Box 2. Summary, Traditional Livelihood Survival Unit.
In traditional ‘gemeinschaftlich’ societal form, the ‘I’ is firmly embedded in the ‘We’ and the survival unit is local, familial, tribal and place bound. Market activity is for the most part embedded in a tissue of cultural, ritual, ontological and social relationships (Polanyi). There is widespread use and dependence on the ‘commons’, along with ubiquitous patterns of reciprocity and gifting. The central state is distant and minimally intrusive in the day to day life-world and economy.

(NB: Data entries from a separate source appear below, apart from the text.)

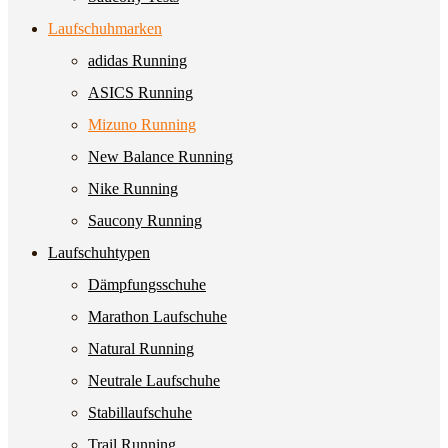
Laufschuhmarken
adidas Running
ASICS Running
Mizuno Running
New Balance Running
Nike Running
Saucony Running
Laufschuhtypen
Dämpfungsschuhe
Marathon Laufschuhe
Natural Running
Neutrale Laufschuhe
Stabillaufschuhe
Trail Running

‘Societies’ in the modern sense did not exist. There were, of course, often monarchical states and empires that controlled swathes of territories. However, the borders of such entities were often fuzzy and ill-defined. Gellner [20] contrasts the nature of the linguistic high culture (language, religion, art, literature) that characterized the military, aristocratic and theological elites of such societies, with the parochial and illiterate localism of the peasant communities upon which they depended. Such high cultures often straddled borders as with Catholicism, intermarrying dynasties, fashions in luxury goods or the use of a ‘lingua franca’ such as Latin or later French as opposed to one of myriad local vernaculars and dialects which shaded into each other. Thus, typically in such societies, there was a sharp cultural and often ethnic differentiation between a horizontally stratified elite of warriors, nobles, priests, merchants and administrators on the one hand, and vertically stratified peasant producers on the other. The ‘high culture’ of the latter engendered a broad cosmopolitanism and abstract cognitive framing of human social life and cosmology—a nascent form of ‘context-free communication’. Peasants, in contrast, were defined by an intense localism and place-specificity. Such communities are very unlikely to understand their own idiosyncratic cultures as being linked by a political principle to other equally particularistic and incommensurable local cultures. Such a proposition would have appeared almost absurd or unthinkable to participants. As Gellner puts it, ‘The self-enclosed community tends to be communicated in terms whose meaning can only be identified in context, in contrast to the relatively context free scholasticism of the scribes … The village patois (or shorthand or ‘restricted code’) has no normative or political pretensions’ [20].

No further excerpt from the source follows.